While medical professionals did respond (they don’t always in these circumstances) I haven’t heard yet what kind of doctor or nurses they were. A podiatrist is a doctor but has a very different skill set than a trauma surgeon, for example. Ditto for the nurses. That is not at all intended to disparage their service – again, a lot of medical professionals stay in their seats when calls for help are issued – it’s simply to say that they may not have the specialty medical training required for optimal response in an emergency situation.

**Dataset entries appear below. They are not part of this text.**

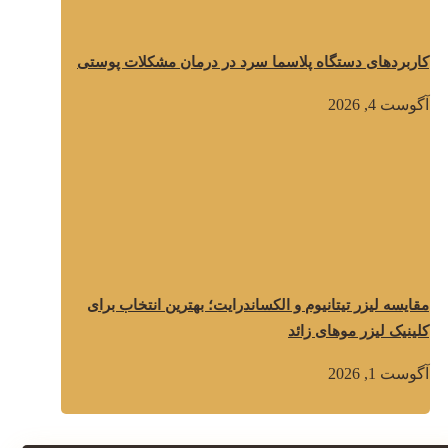
کاربردهای دستگاه پلاسما سرد در درمان مشکلات پوستی
آگوست 4, 2026
مقایسه لیزر تیتانیوم و الکساندرایت؛ بهترین انتخاب برای
کلینیک لیزر موهای زائد
آگوست 1, 2026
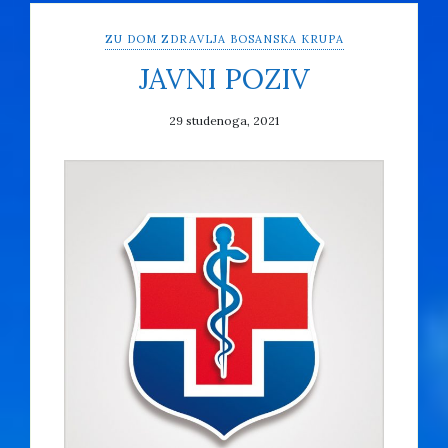
ZU DOM ZDRAVLJA BOSANSKA KRUPA
JAVNI POZIV
29 studenoga, 2021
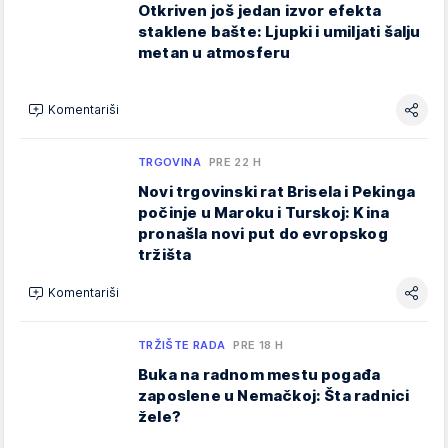
Otkriven još jedan izvor efekta
staklene bašte: Ljupki i umiljati šalju
metan u atmosferu
Komentariši
TRGOVINA
PRE 22 H
Novi trgovinski rat Brisela i Pekinga
počinje u Maroku i Turskoj: Kina
pronašla novi put do evropskog
tržišta
Komentariši
TRŽIŠTE RADA
PRE 18 H
Buka na radnom mestu pogađa
zaposlene u Nemačkoj: Šta radnici
žele?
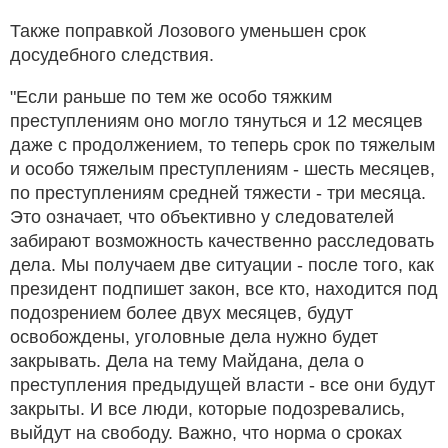
Также поправкой Лозового уменьшен срок
досудебного следствия.
"Если раньше по тем же особо тяжким
преступлениям оно могло тянуться и 12 месяцев
даже с продолжением, то теперь срок по тяжелым
и особо тяжелым преступлениям - шесть месяцев,
по преступлениям средней тяжести - три месяца.
Это означает, что объективно у следователей
забирают возможность качественно расследовать
дела. Мы получаем две ситуации - после того, как
президент подпишет закон, все кто, находится под
подозрением более двух месяцев, будут
освобождены, уголовные дела нужно будет
закрывать. Дела на тему Майдана, дела о
преступления предыдущей власти - все они будут
закрыты. И все люди, которые подозревались,
выйдут на свободу. Важно, что норма о сроках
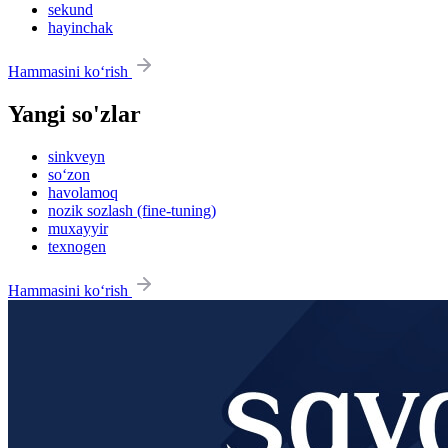
sekund
hayinchak
Hammasini ko‘rish
Yangi so'zlar
sinkveyn
so‘zon
havolamoq
nozik sozlash (fine-tuning)
muxayyir
texnogen
Hammasini ko‘rish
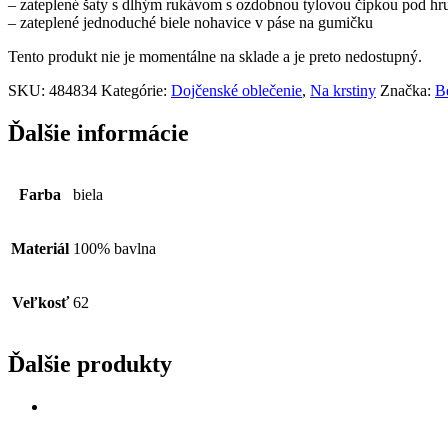
– zateplené šaty s dlhým rukávom s ozdobnou tylovou čipkou pod hru
– zateplené jednoduché biele nohavice v páse na gumičku
Tento produkt nie je momentálne na sklade a je preto nedostupný.
SKU:
484834
Kategórie:
Dojčenské oblečenie
,
Na krstiny
Značka:
B
Ďalšie informácie
Farba
biela
Materiál
100% bavlna
Veľkosť
62
Ďalšie produkty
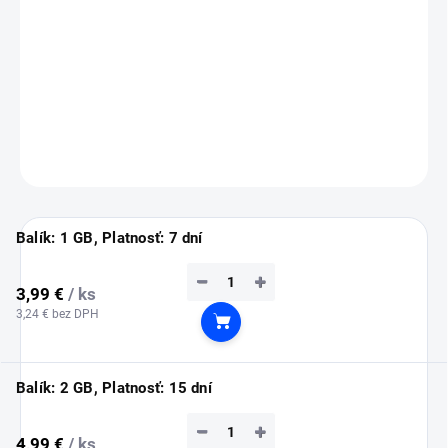
💡
Tip:
eSIM si nainštaluj ešte doma cez Wi-Fi (inštalácia vyžaduje
pripojenie na internet).
Služba sa automaticky aktivuje až po prílete do Turecka.
DETAILNÉ INFORMÁCIE
OPÝTAŤ SA
STRÁŽIŤ
Balík: 1 GB, Platnosť: 7 dní
−
+
3,99 €
/ ks
3,24 € bez DPH
Do košíka
Balík: 2 GB, Platnosť: 15 dní
−
+
4,99 €
/ ks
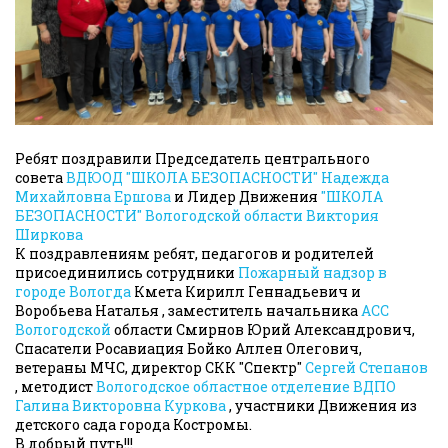
Ребят поздравили Председатель центрального
совета
ВДЮОД "ШКОЛА БЕЗОПАСНОСТИ"
Надежда
Михайловна Ершова
и Лидер Движения
"ШКОЛА
БЕЗОПАСНОСТИ" Вологодской области
Виктория
Ширкова
К поздравлениям ребят, педагогов и родителей
присоединились сотрудники
Пожарный надзор в
городе Вологда
Кмета Кирилл Геннадьевич и
Воробьева Наталья , заместитель начальника
АСС
Вологодской
области Смирнов Юрий Александрович,
Спасатели Росавиация Бойко Аллен Олегович,
ветераны МЧС, директор СКК "Спектр"
Сергей Степанов
, методист
Вологодское областное отделение ВДПО
Галина Викторовна Куркова
, участники Движения из
детского сада города Костромы.
В добрый путь!!!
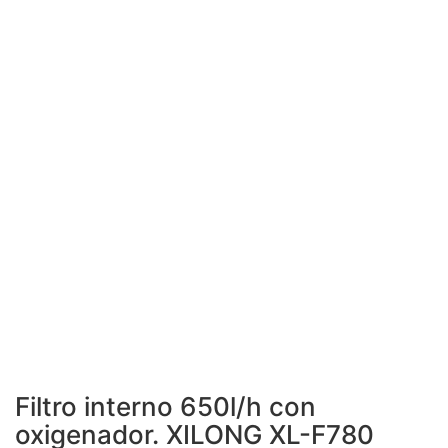
Filtro interno 650l/h con
oxigenador. XILONG XL-F780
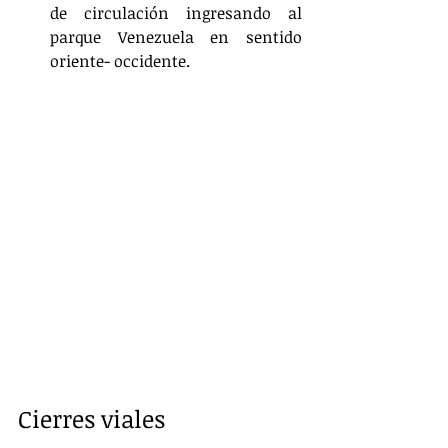
de circulación ingresando al 
parque Venezuela en sentido 
oriente- occidente.
Cierres viales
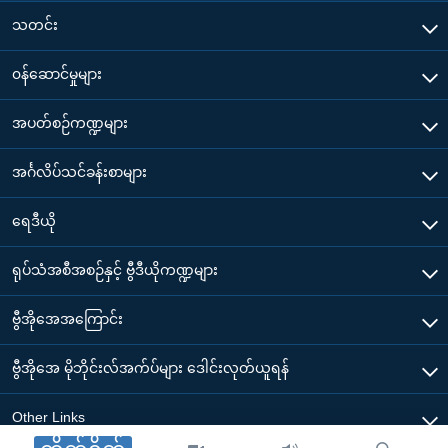
သတင်း
၀န်ဆောင်မှုများ
အပတ်စဉ်ကဏ္ဍများ
အင်္ဂလိပ်သင်ခန်းစာများ
ရေဒီယို
ရုပ်သံအစီအစဉ်နှင့် ဗွီဒီယိုကဏ္ဍများ
ဗွီအိုအေအကြောင်း
ဗွီအိုအေ မိုဘိုင်းလ်အက်ပ်များ ဒေါင်းလုတ်ယူရန်
Other Links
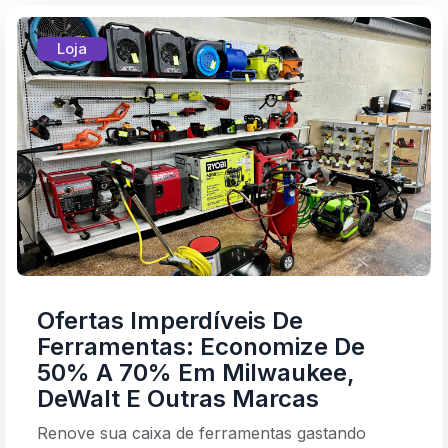
Loja
Ofertas Imperdíveis De
Ferramentas: Economize De
50% A 70% Em Milwaukee,
DeWalt E Outras Marcas
Renove sua caixa de ferramentas gastando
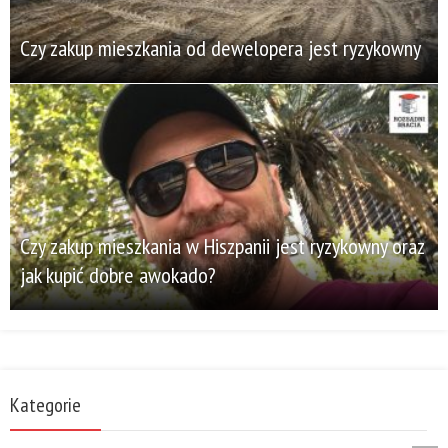
Czy zakup mieszkania od dewelopera jest ryzykowny
Czy zakup mieszkania w Hiszpanii jest ryzykowny oraz
jak kupić dobre awokado?
Kategorie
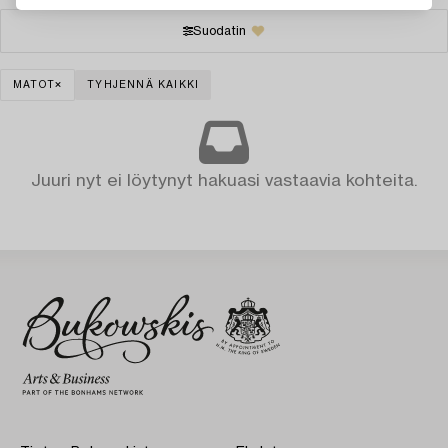
Suodatin
MATOT
TYHJENNÄ KAIKKI
Juuri nyt ei löytynyt hakuasi vastaavia kohteita.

Some airlines have their employees participate in MedAire’s medical training and equipment program. I’m not sure if this airline, Jetstar, does or not. MedAire provides medical training and support services to commercial airlines. If flight crew were trained by MedAire they would likely learn the basics of treating an airway obstruction: Heimlich maneuver, attempt to ventilate, attempt to suction or visualize (laryngoscope and suction or Magill's forceps). If that fails, and there happens to be an emergency physician or critical care paramedic or nurse on board, they might try a cricothyrotomy (putting a hole in the trachea just below the larynx with a scalpel or knife) – a procedure one local Arizona physician once performed on a plane.
While I think this should serve as a reminder to refresh our CPR certifications (which include the Heimlich maneuver), at the end of the day this was probably one of those circumstances that unfortunately happen and can’t really be avoided. Our hearts go out to the young man’s girlfriend, who was with him on the flight, and to his family.